The stimulus funding is for two years. It would be easy to revert to a relieved business-as-usual, and just hope that the economy is up and running again two years from now. I hope we don't do that, though. In my best scenario, we take this two-year window as a chance to examine what we're doing more thoroughly, to emerge stronger overall when the crisis passes. This year's crisis has been harrowing, but it has basically been an acceleration of a much longer-term underlying trend of shifting the cost of public higher education from taxpayers generally to students (and, in a sense, adjuncts) specifically. When the crisis subsides, the pace should become less scary, but the underlying trend will still be there.
It would be a normal, natural, human reaction for people to wipe their brows, say 'whew!,' and try to forget the whole, scary thing. And maybe for a week or two, that's fine. But I hope that we don't just revert to habits that – it's easy to forget now – have been part of a longer decline.
Practical suggestion: someone stash all the documentation of this crisis somewhere safe. You almost certainly don't have a special collections department in your library, but find somewhere. Then, when someone inevitably asks about alarmism, offer them the entire set of documents and suggest that they dig for falsification, pessimism, inappropriate conclusions, etc. "If we screwed up last time, show us how. We need to know now, if not yesterday, so we can improve. It'll be there."

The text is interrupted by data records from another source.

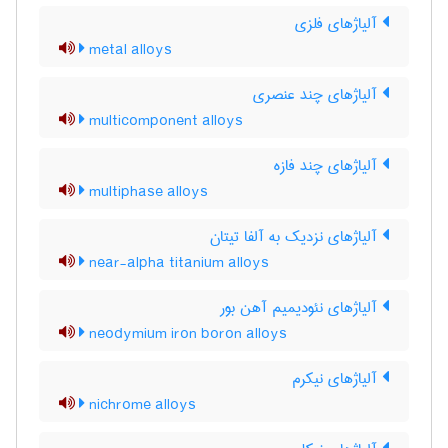
آلیاژهای فلزی
metal alloys
آلیاژهای چند عنصری
multicomponent alloys
آلیاژهای چند فازه
multiphase alloys
آلیاژهای نزدیک به آلفا تیتان
near-alpha titanium alloys
آلیاژهای نئودیمیم آهن بور
neodymium iron boron alloys
آلیاژهای نیکرم
nichrome alloys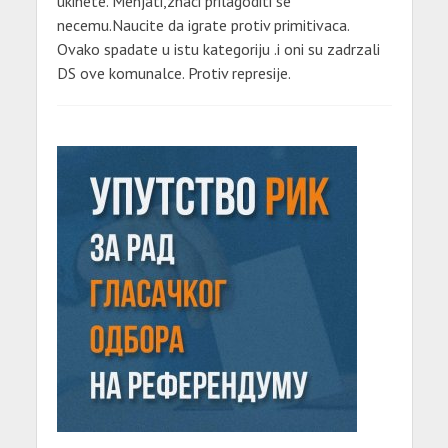
ukinete. Menjati,znaci prilagoditi se
necemu.Naucite da igrate protiv primitivaca.
Ovako spadate u istu kategoriju .i oni su zadrzali
DS ove komunalce. Protiv represije.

From what I hear and read, it's ugly at a lot of places. And those institutions that miss most of the mess need to count themselves as fortunate.
You were dealing with a reasonably estimated range for possible values in the second category in the face of the third one. To a certain extent you still are. Two years ago you didn't even know you should worry about "toxic assets". Today, you still don't know if there are other, similar, things to worry about.
So why not communicate this to the faculty and staff? Clearly, using all of your skills from grad school and your teaching career? As someone noted in the comments, there are worse things going on at places that did not plan for a Worst Case that is now turning out to be a Best Case scenario! If restructuring saved even one faculty or staff job that would have been lost even *with* the stimulus package, you need to explain this. If you can't use numbers, find someone who can.